BEGIN Extracted material
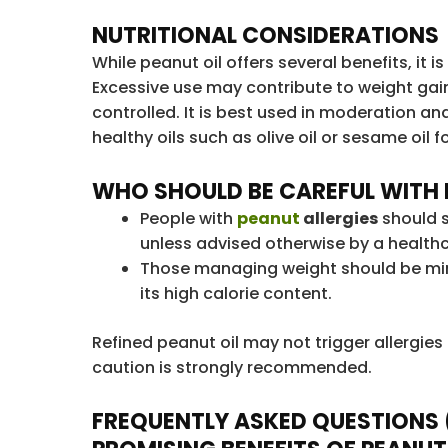
NUTRITIONAL CONSIDERATIONS
While peanut oil offers several benefits, it is
Excessive use may contribute to weight gain 
controlled. It is best used in moderation an
healthy oils such as olive oil or sesame oil f
WHO SHOULD BE CAREFUL WITH 
People with
peanut
allergies
should s
unless advised otherwise by a healthc
Those managing weight should be min
its high calorie content.
Refined peanut oil may not trigger allergies i
caution is strongly recommended.
FREQUENTLY ASKED QUESTIONS 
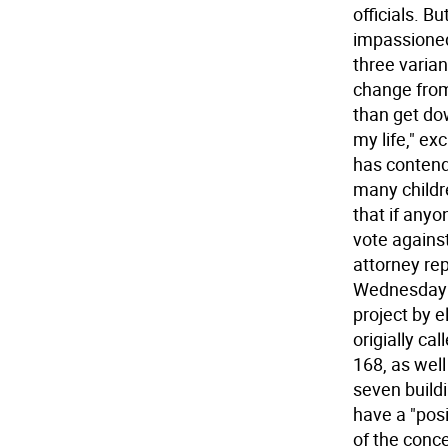
officials. B
impassioned
three varian
change from
than get do
my life," ex
has contend
many childre
that if anyo
vote against
attorney re
Wednesday b
project by e
origially ca
168, as well
seven build
have a "posi
of the conce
END Extracted material
To do:
Retype the entries verbatim and drop the pictures.

Solved exercise:
NUTRITIONAL CONSIDERATIONS
While peanut oil offers several benefits, it is
Excessive use may contribute to weight gain 
controlled. It is best used in moderation an
healthy oils such as olive oil or sesame oil f
WHO SHOULD BE CAREFUL WITH 
People with
peanut
allergies
should s
unless advised otherwise by a healthc
Those managing weight should be min
its high calorie content.
Refined peanut oil may not trigger allergies i
caution is strongly recommended.
FREQUENTLY ASKED QUESTIONS 
officials. B
impassioned
three varian
change from
than get do
my life," ex
has contend
many childre
that if anyo
vote against
attorney re
Wednesday b
project by e
origially ca
168, as well
seven build
have a "posi
of the conce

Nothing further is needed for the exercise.